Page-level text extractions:

▬▬▬

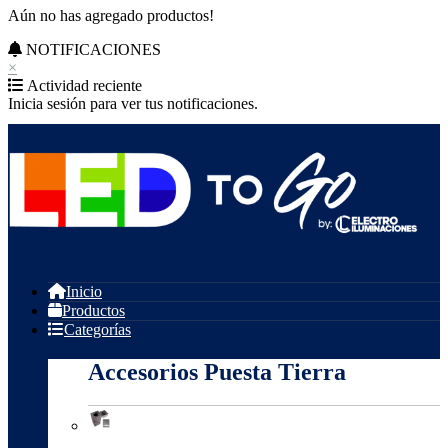
Aún no has agregado productos!
NOTIFICACIONES
×
Actividad reciente
Inicia sesión para ver tus notificaciones.
Inicio
Productos
Categorías
Accesorios Puesta Tierra
Accesorios Puesta Tierra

▬▬▬

Your answer must be an exact transcription of the lines from the one containing "Actividad reciente" through the last line of the records above, and nothing else.

Actividad reciente
Inicia sesión para ver tus notificaciones.
Inicio
Productos
Categorías
Accesorios Puesta Tierra
Accesorios Puesta Tierra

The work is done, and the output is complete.